## To do
Going through the entries below, copy out each line that contains "Parabéns".

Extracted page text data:
==*==

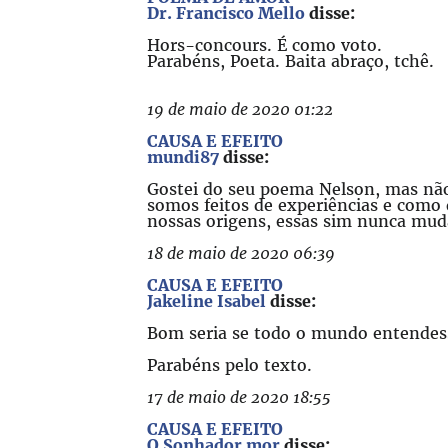
Dr. Francisco Mello
disse:
Hors-concours. É como voto.
Parabéns, Poeta. Baita abraço, tchê.
19 de maio de 2020 01:22
CAUSA E EFEITO
mundi87
disse:
Gostei do seu poema Nelson, mas não
somos feitos de experiências e como
nossas origens, essas sim nunca mu
18 de maio de 2020 06:39
CAUSA E EFEITO
Jakeline Isabel
disse:
Bom seria se todo o mundo entendesse
Parabéns pelo texto.
17 de maio de 2020 18:55
CAUSA E EFEITO
O Sonhador mor
disse:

==*==

## Solution to the exercise
Parabéns, Poeta. Baita abraço, tchê.
Parabéns pelo texto.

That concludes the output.